The Supreme Court’s decision on Wednesday to uphold the Election Commission of India’s Special Intensive Revision (SIR) of electoral rolls as “an advancement towards free and fair elections” has come after the exercise was already completed in Bihar and carried out in 12 other States and Union Territories in phase 2. For months, the Court had not ruled on the constitutional validity of the exercise in Association for Democratic Reforms vs ECI, and instead dealt mainly with administrative and procedural issues. By then, the impact of the SIR was already visible: electoral rolls had been reduced by more than 10%, nearly 6.5 crore names had been deleted, and several States showed an unexplained decline in the gender ratio of the rolls, with Tamil Nadu emerging as an exception.

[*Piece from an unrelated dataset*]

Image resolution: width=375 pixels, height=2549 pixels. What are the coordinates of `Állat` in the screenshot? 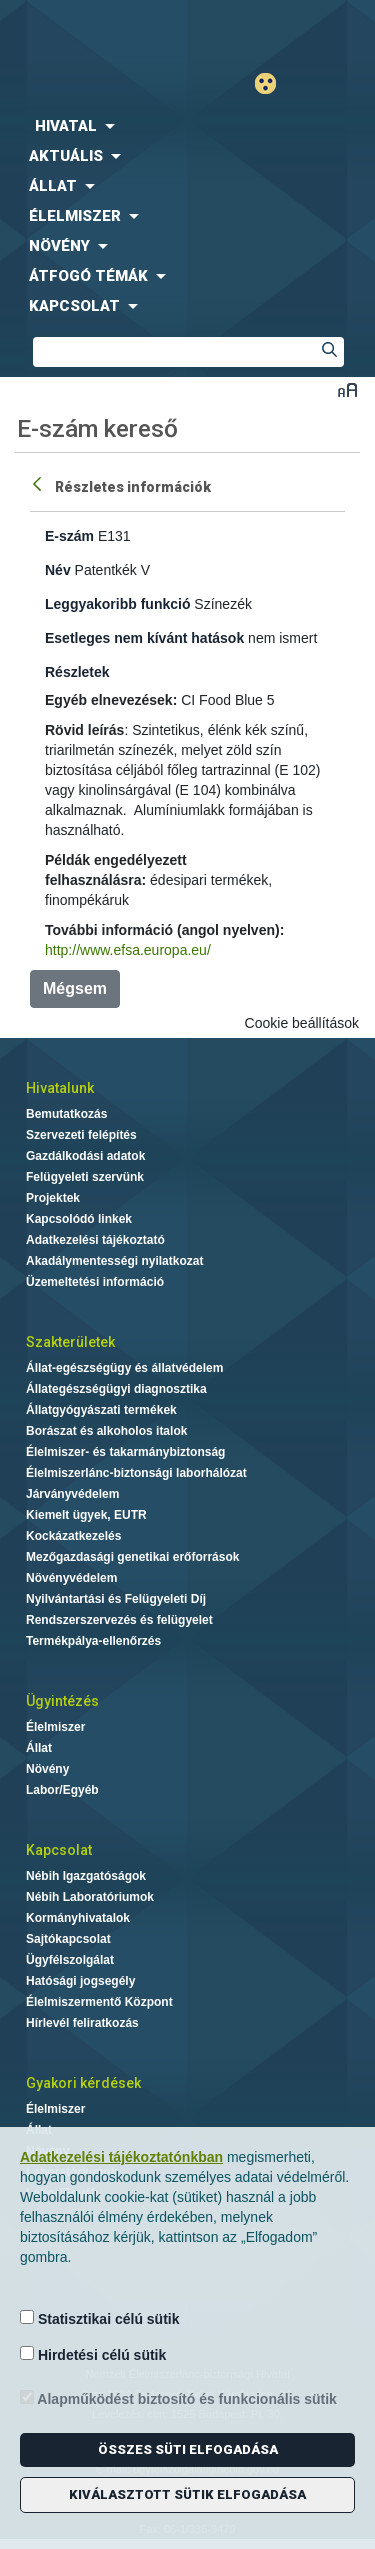 It's located at (39, 1748).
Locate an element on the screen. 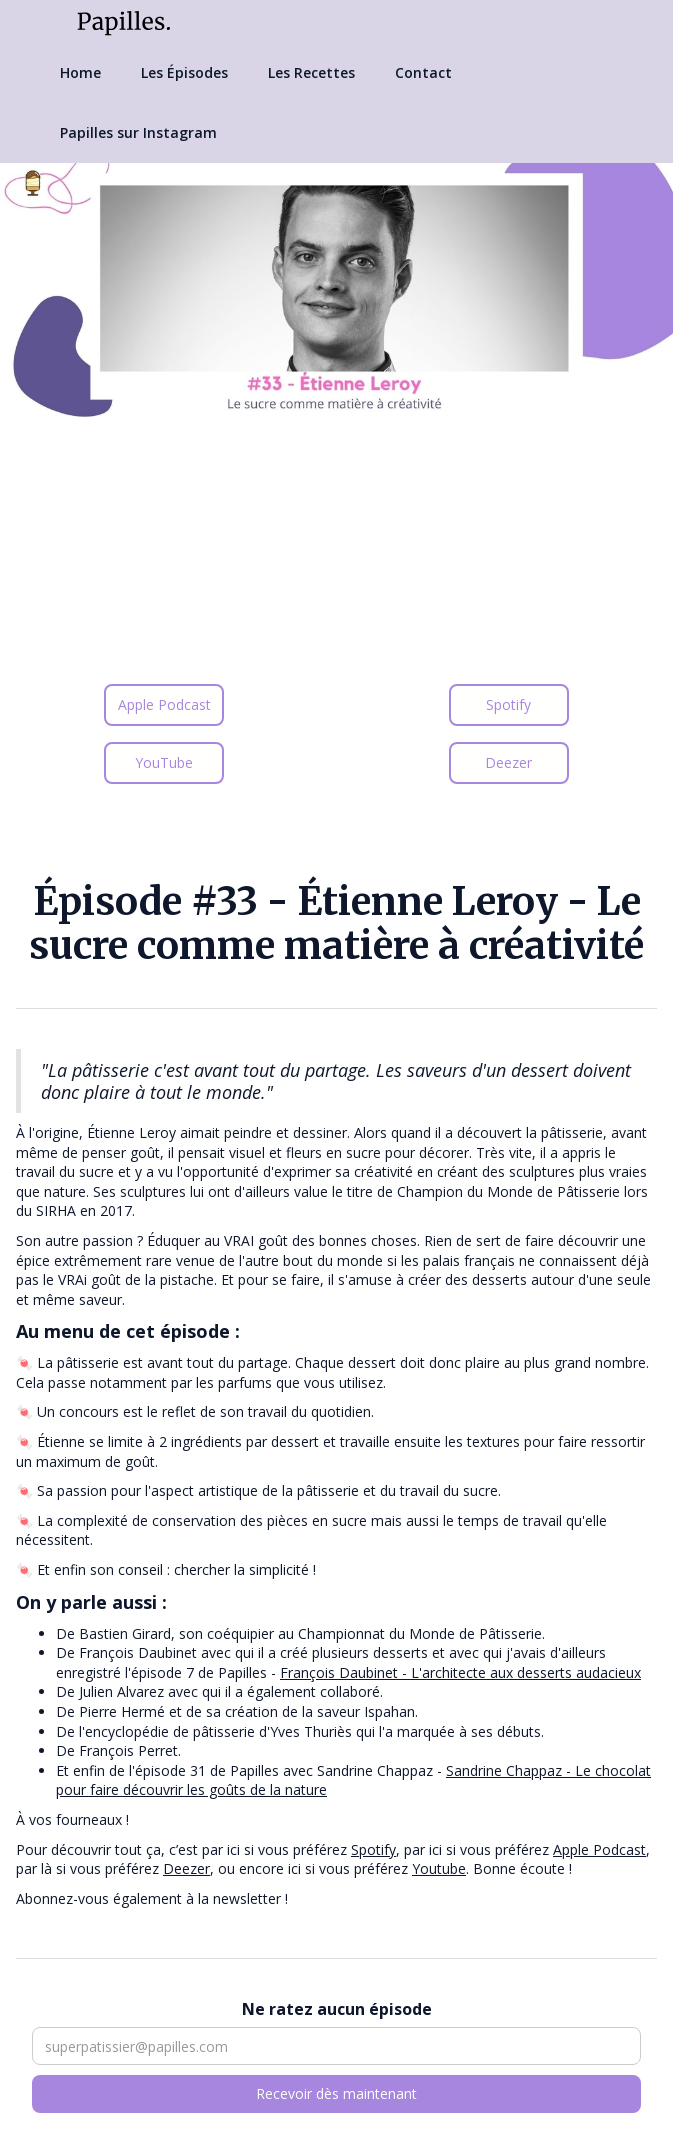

The article argues that the process was especially damaging in West Bengal, where flaws in the SIR allegedly led to arbitrary deletions and the systematic exclusion of minorities and the underprivileged. It says statistical exercises suggest these deletions affected election outcomes in multiple constituencies. Until Wednesday, the Court’s role was largely supervisory. Its latest judgment, the article says, effectively amounts to a retrospective validation of a process that had already produced significant changes on the ground.

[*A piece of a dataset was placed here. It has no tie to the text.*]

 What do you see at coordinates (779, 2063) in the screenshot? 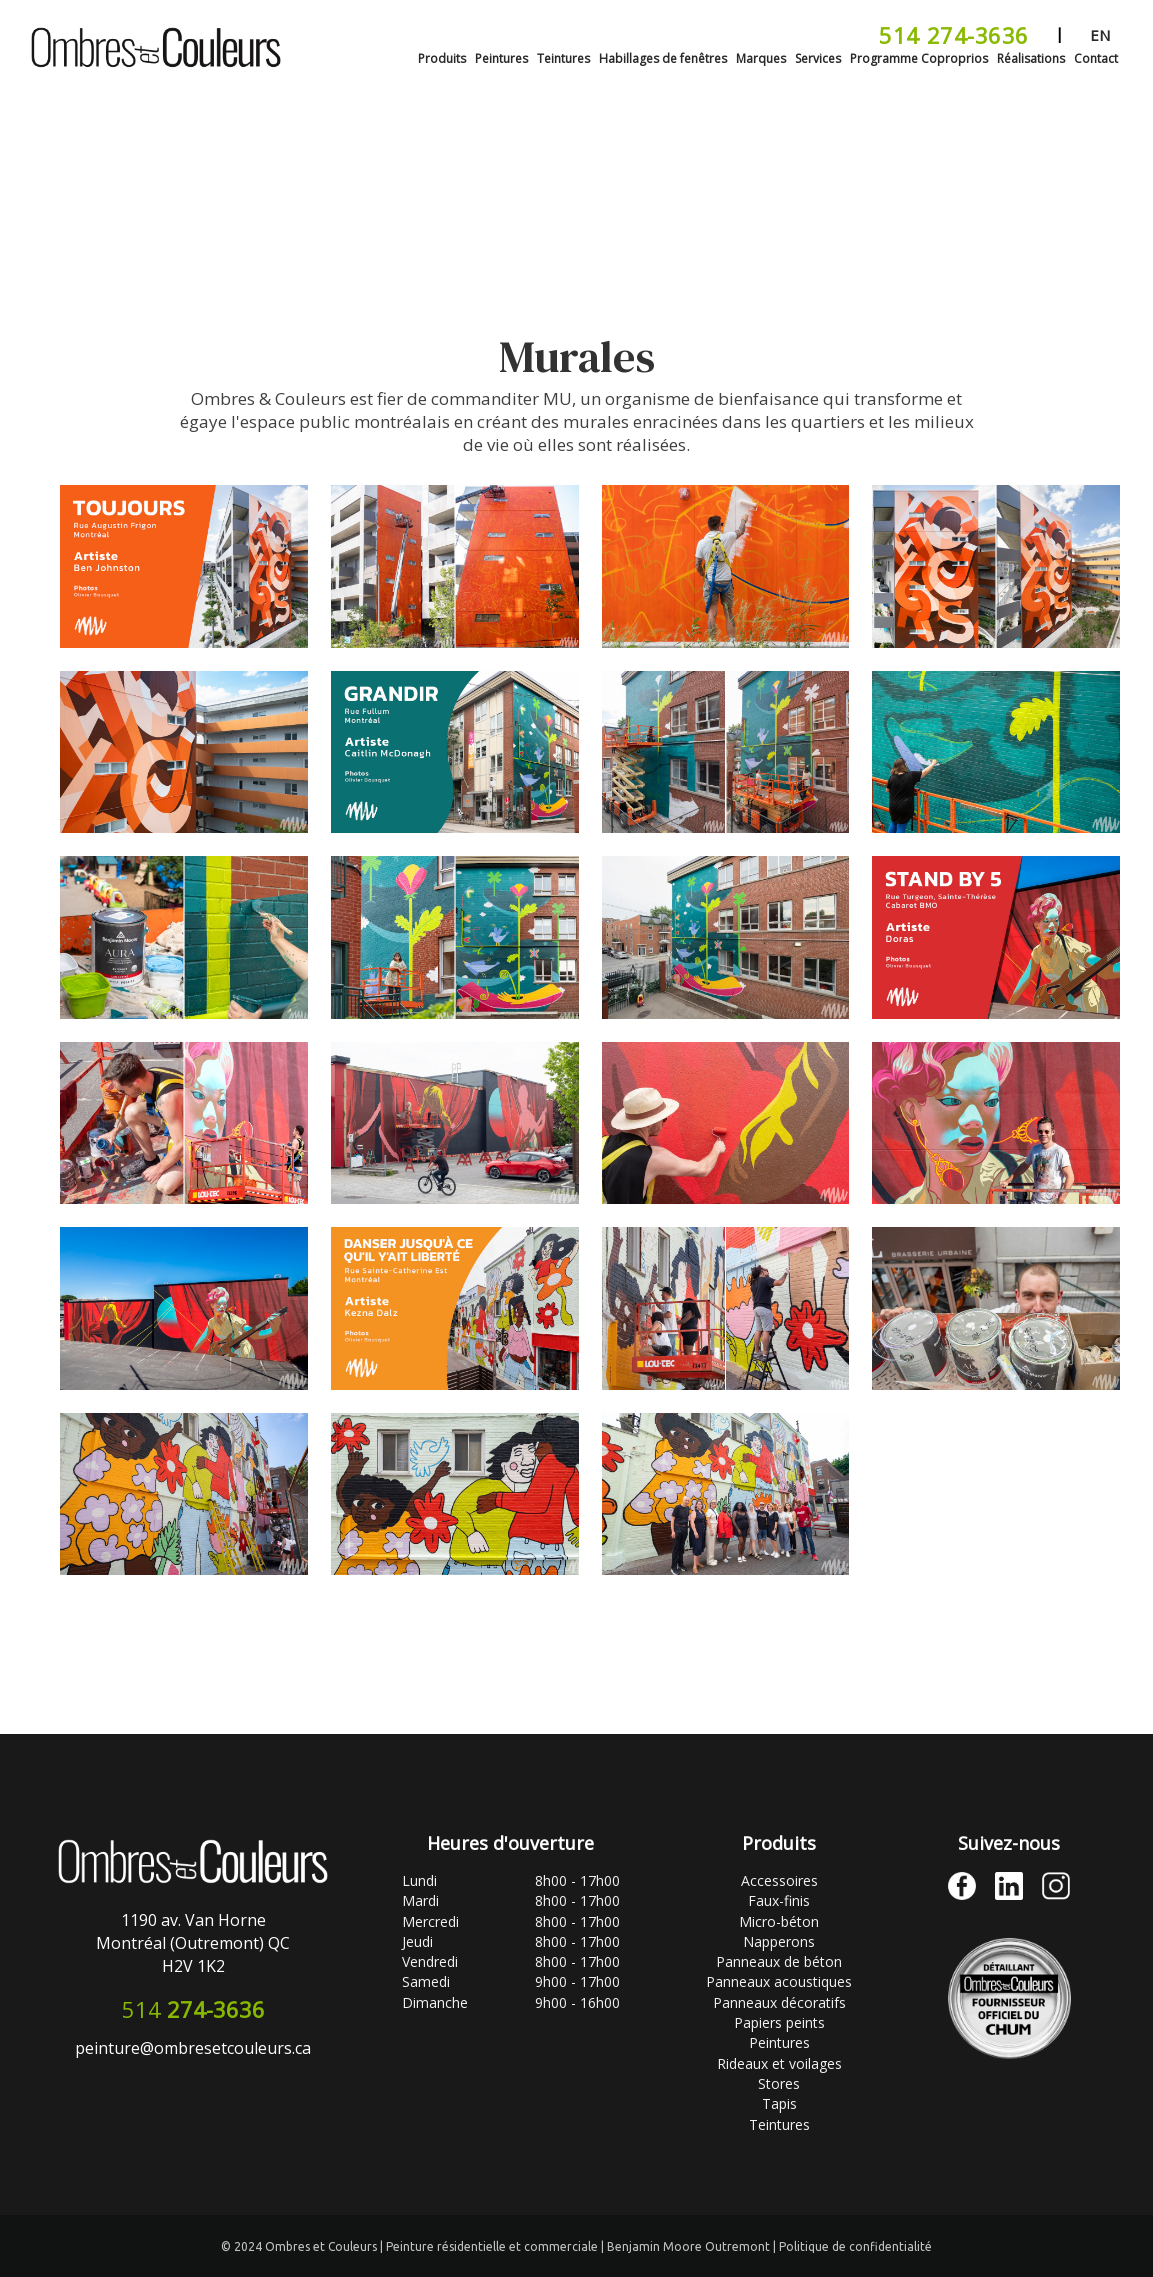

The Court has now answered the central constitutional question: whether the SIR was proportionate and whether it avoided arbitrary exclusion. But according to the article, it did not adequately address how the process worked in practice. The Court accepted the Election Commission’s interpretation of Section 21(3) of the Representation of the People Act, saying the word “any” in the provision could not be limited to “only” targeted revisions, and that a broad, State-wide revision was justified by systemic migration and voter churn. However, the article says this reasoning ignored the fact that Section 21(3) is an exceptional power and does not carry the “prescribed manner” safeguard that applies to routine roll revisions.

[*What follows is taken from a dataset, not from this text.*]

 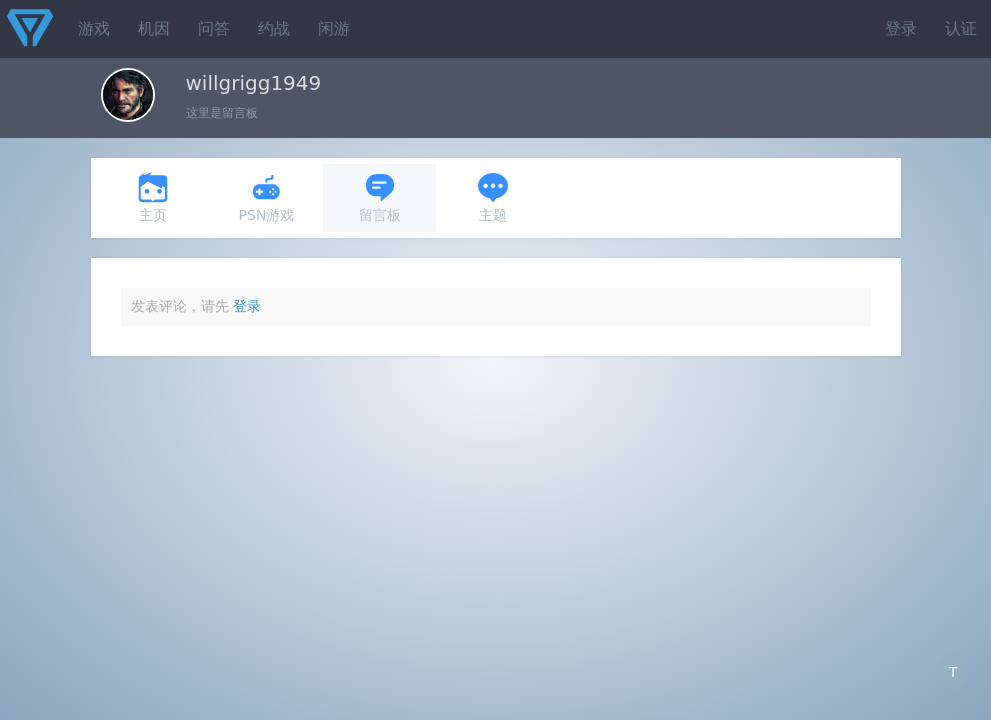 I want to click on 认证, so click(x=961, y=28).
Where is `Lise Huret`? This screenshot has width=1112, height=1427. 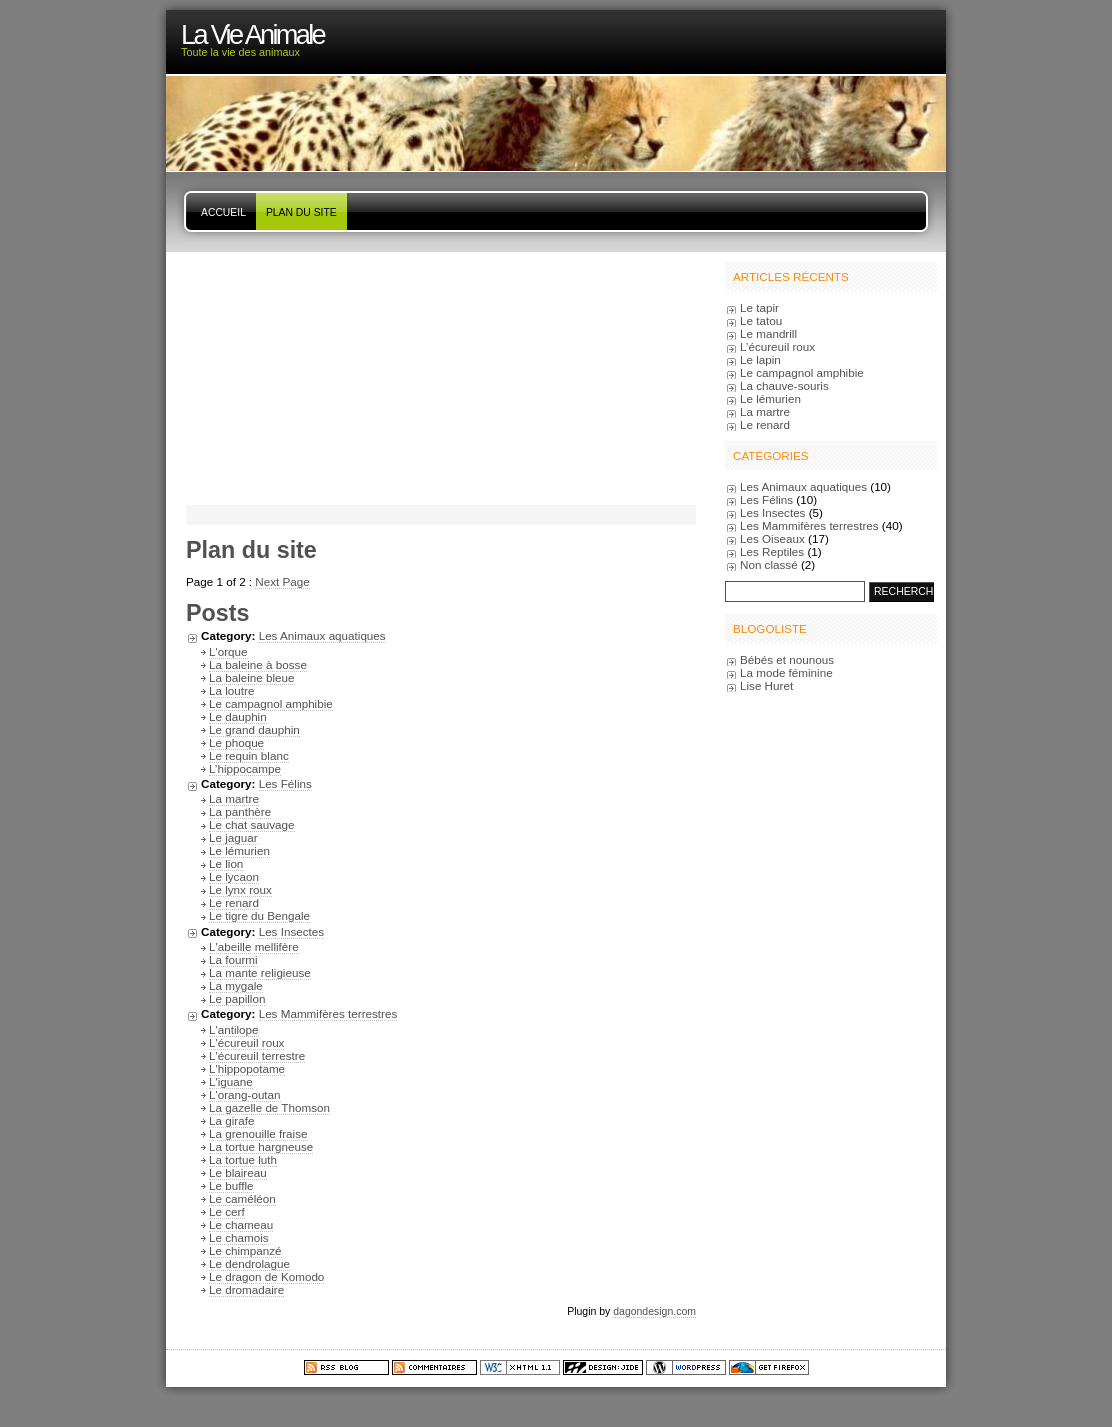 Lise Huret is located at coordinates (766, 685).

The article also criticizes the Court’s treatment of the burden placed on voters. Petitioners had argued that asking crores of already-enrolled electors to prove their eligibility again reverses the normal presumption that registered voters are validly enrolled. The Court distinguished between “adjudicatory” and “inquisitorial” processes, saying the usual presumption does not apply in the latter. It also limited the relevance of the 1995 Lal Babu Hussein ruling, which had emphasized that removals from voter rolls must be reasoned and individualized. But the article says this distinction is unconvincing because the SIR effectively forces voters to prove a right they already possess.
While agreeing that accurate electoral rolls are essential to genuine elections, the article concludes that the wrongful deletion of eligible voters through a rushed, election-driven process poses a serious threat to electoral integrity.